This repository contains an open-source codebase for Graph-based long-term Video undersTanding (GraVi-T). It is designed to serve as a spatial-temporal graph learning framework for multiple video understanding tasks. The current version supports training and evaluating two state-of-the-art models: SPELL for the tasks of active speaker detection, action localization, and action segmentation, and VideoSAGE for video summarization.

In the near future, we will release more advanced graph-based approaches (e.g.
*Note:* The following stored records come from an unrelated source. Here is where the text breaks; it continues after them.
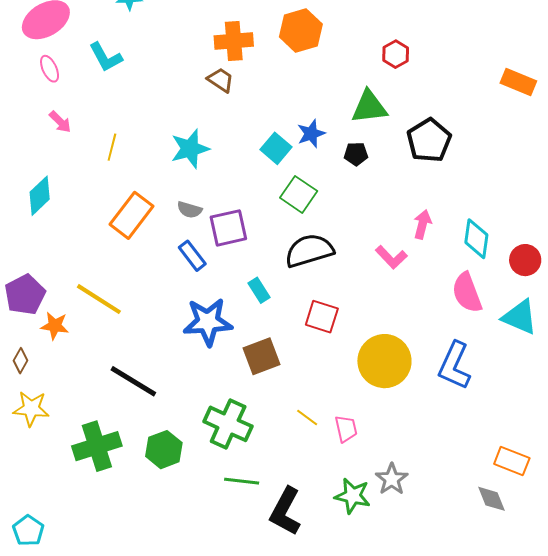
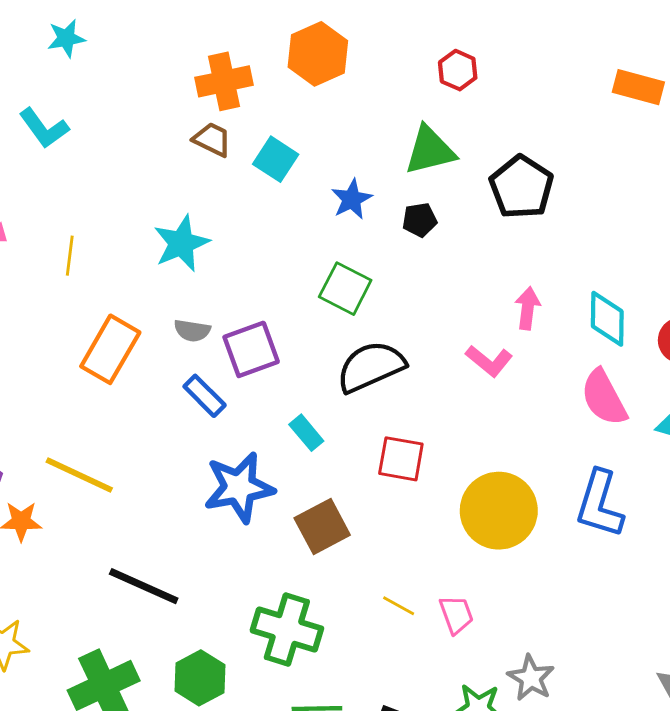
cyan square: (276, 148) -> (276, 159), moved

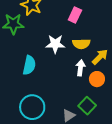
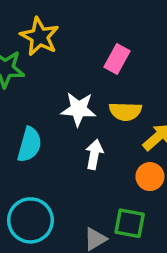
white arrow: (80, 68) -> (94, 154), moved
green square: (87, 106) -> (130, 223), turned -36

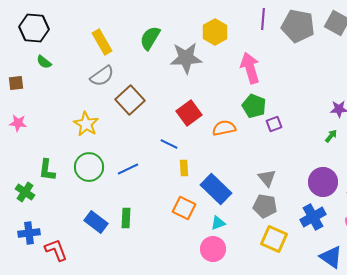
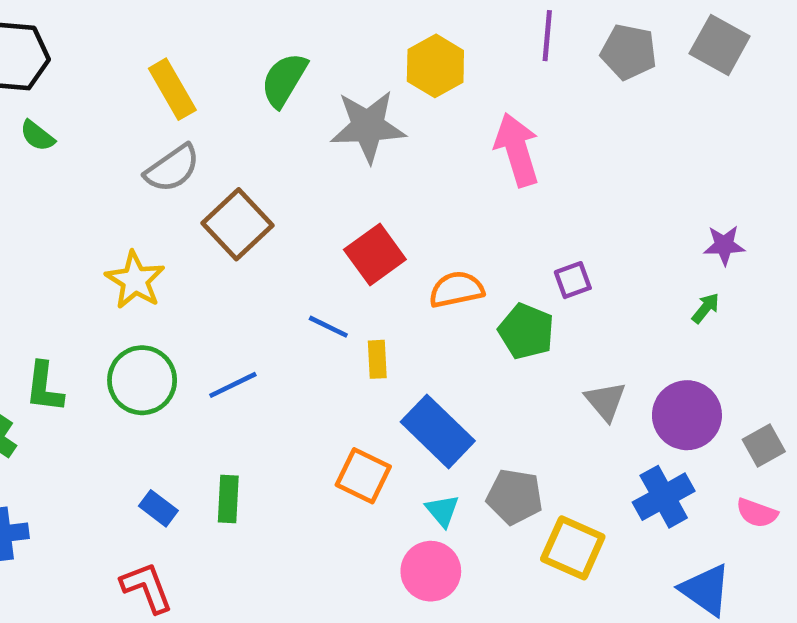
gray pentagon: (298, 26) -> (629, 52), size x0.7
green pentagon: (254, 106) -> (526, 331), moved
yellow rectangle: (184, 168) -> (377, 359), moved
gray triangle: (267, 178) -> (605, 401), moved
gray pentagon: (265, 206) -> (515, 497), moved
blue rectangle: (96, 222) -> (158, 508), size x0.7
cyan triangle: (218, 223) -> (442, 511), turned -49
red L-shape: (56, 250) -> (147, 587), moved

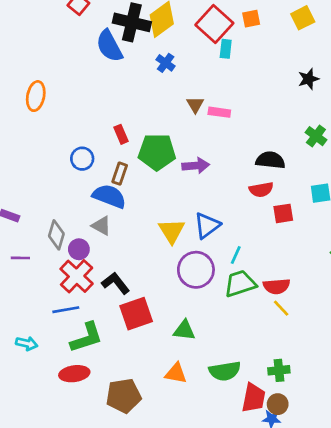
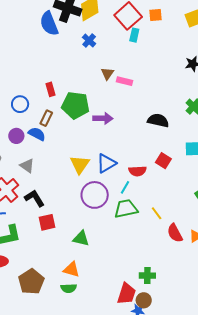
red semicircle: (261, 190) -> (138, 171), moved
blue semicircle: (109, 196) -> (37, 134), size x0.7
red square: (283, 213) -> (163, 161), turned 35
gray triangle: (101, 226) -> (27, 166), moved
purple circle: (79, 249) -> (16, 136), moved
red semicircle: (277, 286) -> (175, 233), moved, turned 60
yellow line: (281, 308) -> (157, 213), moved
red square: (136, 314) -> (47, 222), size x0.7
green semicircle: (225, 371) -> (69, 288), moved, size x0.7
brown pentagon: (124, 396) -> (31, 282), turned -30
STHG) for other tasks, including audio-visual diarization.

Ego4D Challenges and ActivityNet

We want to note that our method has recently won many challenges, including the Ego4D challenges @ECCV22, @CVPR23 and ActivityNet @CVPR22. We summarize ASD (active speaker detection) and AVD (audio-visual diarization) performance comparisons on the validation set of the Ego4D dataset:

ASD Model ASD mAP(%)↑ ASD mAP@0.5(%)↑ AVD DER(%)↓
RegionCls - 24.6 80.0
TalkNet - 50.6 79.3
SPELL (Ours) 71.3 60.7 66.6
STHG (Ours) 75.7 63.7 59.4

💡In this table, We report two metrics to evaluate ASD performance: mAP quantifies the ASD results by assuming that the face bound-box detections are the ground truth (i.e. assuming the perfect face detector), whereas mAP@0.5 quantifies the ASD results on the detected face bounding boxes (i.e. a face detection is considered positive only if the IoU between a detected face bounding box and the ground-truth exceeds 0.5). For AVD, we report DER (diarization error rate): a lower DER value indicates a better AVD performance. For more information, please refer to our technical reports for the challenge.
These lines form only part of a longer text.